I've just changed from a 64 1/2" to a 68" and will no doubt feel the pain. However, after meeting a few other Brizzle fixed riders I think that my lower gearing goes to show not that I am less manly, just more of a fat bastard 

Power:weight - that's what it's all about.


----------



## Fixedwheelnut (19 Aug 2008)

Different gears on different bikes;
49 x 18 = 71.6" medium gear on my Lambert 




46 x 18 = 67.3" on my Ron Cooper Audax bike




and currently a whopping 47 x 14 = 88" on my Graham Weigh for some TTs and commute/training


----------



## skupp (20 Aug 2008)

I have 46x16 on 700C wheels, not sure what that equates to in inches... Might have to try a higher(?) gear, as on downhills and straights I seem to be pedalling like a banshee...


----------



## Joe24 (20 Aug 2008)

77.625 if i am right?
You think thats bad downhill, dont ride 65


----------



## skupp (20 Aug 2008)

cool, thanks for that, still very new to this sort of thing... So at a guess, 77inches is a good middle of the road gear? 80+ better for straights/downhill, 70 or less better for the steep bits?

BTW, for fellow newbies, to calculate gear inches (Chainring/Sprocket)*26.4
- Thanks to Frustruck on another thread 

Cheers!
Daniel.


----------



## Greenbank (21 Aug 2008)

skupp said:


> I have 46x16 on 700C wheels



It also depends on the size of the tyre you have. The bigger the tyre the further you travel (slightly) for one revolution of the wheel.

46x16 on 700c * 20mm tyres is 75.2"
46x16 on 700c * 38mm tyres is 78.5"

Multiplying chainring/sprocket ratio by 26.4 will give you the gear inch for a 26mm 700c tyre.


----------



## GrahamG (21 Aug 2008)

I really struggled up the Bristol hills in 68" earlier this week, so back to 64 1/2" until I'm less of a fat bastard and my ankle is back to fully fit.


----------



## Mr Phoebus (24 Aug 2008)

Always rode 78" but for the last 7 months I've dropped to 68".
One drawback is that I now sweat like a pig through being more animated.


----------



## piedwagtail91 (24 Aug 2008)

63.5 or 47x20. just about right for the climbs around the ribble valley Yorkshire dales.


----------



## BentMikey (27 Aug 2008)

66" here, 48x19. That's good for at least 38mph down Leaves Green hill, and even my recumbent only manages 46mph or so there, so that's plenty fast enough.

Any clown can brute force a massive gear, spinning is a whole different thing. I'm still trying to get anywhere near FWN, quite some learning to do.


----------



## rootes (28 Aug 2008)

I have ended up with 48x18 as that what the bike came with.... seems ok around woking area.. 70"

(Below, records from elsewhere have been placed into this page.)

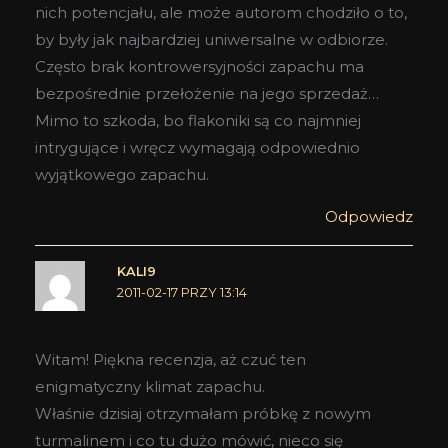
nich potencjału, ale może autorom chodziło o to,
by były jak najbardziej uniwersalne w odbiorze.
Często brak kontrowersyjności zapachu ma
bezpośrednie przełożenie na jego sprzedaż…
Mimo to szkoda, bo flakoniki są co najmniej
intrygujące i wręcz wymagają odpowiednio
wyjątkowego zapachu.
Odpowiedz
KALI9
2011-02-17 PRZY 13:14
Witam! Piękna recenzja, aż czuć ten
enigmatyczny klimat zapachu.
Właśnie dzisiaj otrzymałam próbkę z nowym
turmalinem i co tu dużo mówić, nieco się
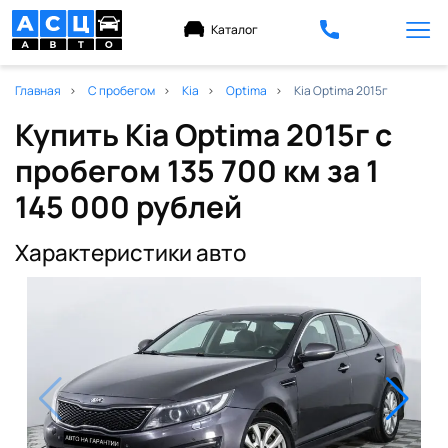
Каталог
Главная
С пробегом
Kia
Optima
Kia Optima 2015г
Купить Kia Optima 2015г с
пробегом 135 700 км
за 1
145 000 рублей
Характеристики авто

top gear on my 2 speed brommie is 72"


----------



## Origamist (28 Aug 2008)

BentMikey said:


> 66" here, 48x19. That's good for at least 38mph down Leaves Green hill, and even my recumbent only manages 46mph or so there, so that's plenty fast enough.
> 
> Any clown can brute force a massive gear, spinning is a whole different thing. I'm still trying to get anywhere near FWN, quite some learning to do.

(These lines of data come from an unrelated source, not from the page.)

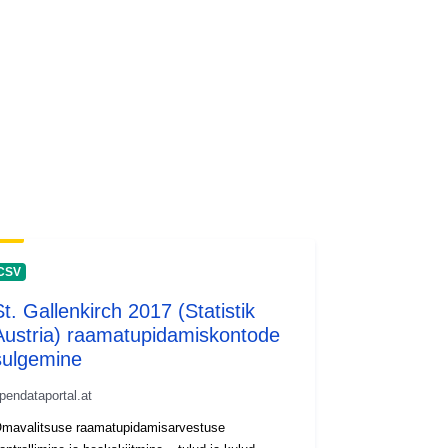
CSV
St. Gallenkirch 2017 (Statistik
Austria) raamatupidamiskontode
sulgemine
pendataportal.at
mavalitsuse raamatupidamisarvestuse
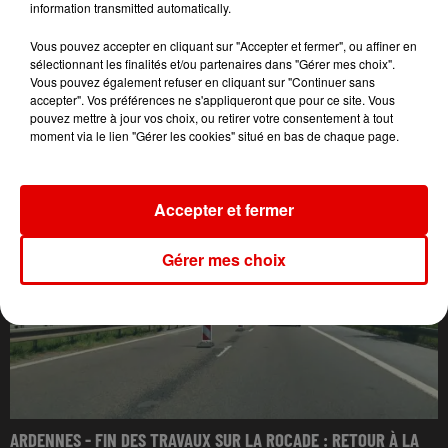
information transmitted automatically.
Vous pouvez accepter en cliquant sur "Accepter et fermer", ou affiner en
sélectionnant les finalités et/ou partenaires dans "Gérer mes choix".
Vous pouvez également refuser en cliquant sur "Continuer sans
accepter". Vos préférences ne s'appliqueront que pour ce site. Vous
pouvez mettre à jour vos choix, ou retirer votre consentement à tout
L'ACTU DES ARDENNES
moment via le lien "Gérer les cookies" situé en bas de chaque page.
Accepter et fermer
Gérer mes choix
ARDENNES - FIN DES TRAVAUX SUR LA ROCADE : RETOUR À LA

A seasoned and skilled cyclist can twiddle and push a big gear - the two are not mutually exclusive.


----------



## Greenbank (31 Aug 2008)

BentMikey said:


> 66" here, 48x19. That's good for at least 38mph down Leaves Green hill, and even my recumbent only manages 46mph or so there, so that's plenty fast enough.
> 
> Any clown can brute force a massive gear, spinning is a whole different thing. I'm still trying to get anywhere near FWN, quite some learning to do.

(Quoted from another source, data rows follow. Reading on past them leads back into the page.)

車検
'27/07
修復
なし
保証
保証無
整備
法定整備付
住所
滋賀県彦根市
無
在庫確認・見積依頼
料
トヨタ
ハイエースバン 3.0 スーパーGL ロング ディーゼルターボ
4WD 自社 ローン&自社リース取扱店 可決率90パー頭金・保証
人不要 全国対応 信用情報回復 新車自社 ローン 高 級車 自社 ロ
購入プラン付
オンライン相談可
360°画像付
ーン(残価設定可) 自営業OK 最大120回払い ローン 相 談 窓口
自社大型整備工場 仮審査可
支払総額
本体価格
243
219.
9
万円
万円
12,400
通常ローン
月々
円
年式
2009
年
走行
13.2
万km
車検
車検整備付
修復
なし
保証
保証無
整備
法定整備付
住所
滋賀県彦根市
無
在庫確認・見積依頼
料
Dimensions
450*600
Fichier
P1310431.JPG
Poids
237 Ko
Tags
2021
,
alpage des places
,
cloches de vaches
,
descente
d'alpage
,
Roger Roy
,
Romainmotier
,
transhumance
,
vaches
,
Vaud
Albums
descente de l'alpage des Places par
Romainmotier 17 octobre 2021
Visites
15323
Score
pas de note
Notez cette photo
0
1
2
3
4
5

I'd say you're almost there. 38mph on 66" is a very respectable 191rpm.


----------



## BentMikey (31 Aug 2008)

AFAIK 185rpm, it's probably not quite 66" given the tyre or something. I wish it was 191!


----------



## MessenJah (6 Sep 2008)

I use this


----------



## Greenbank (8 Sep 2008)

http://www.aukweb.net/pix/picsolo.php?Pic=5


----------



## TheDoctor (16 Sep 2008)

Ermm, 39/18 for 58.5 of your Earth inches. 

It's fine for pootling about York, and I can spin it fast enough to drop a standard Arch, should I choose to (and be prepared for the consequences)!


----------



## dudi (16 Sep 2008)

just gone up to 48/15, which is 84.1 Inches. 
Find it much better, hardly needing to use the brakes at all.

Did my 12m commute this morning, took an average speed of 20.5mph too! is nice, i like.


----------



## cadseen (25 Sep 2008)

Got a pearsons touche using 48-17 all year round


----------



## Nick G (27 Sep 2008)

42 x 16 = 69gi. I often find I'm spinning like a maniac but I have to contend with the Archway Road on the way home and don't feel ready to increase the gi just yet. Maybe in a few months time.


----------



## Amanda P (27 Sep 2008)

46 x 18.

Or 69" if you prefer.


----------



## jim_digriz (30 Sep 2008)

Same here-69".
I'm getting fitter, so a change is in order!


----------



## jimboalee (27 Oct 2008)

Here's the low-down for choosing your fixed gear length.
Weigh your bike and include the full water bottles etc. Mine was 22 lb.
Reciprocate 22 = 0.045.
Multiply 0.045 by 1000 = 45. That’s the 'climbing' gear.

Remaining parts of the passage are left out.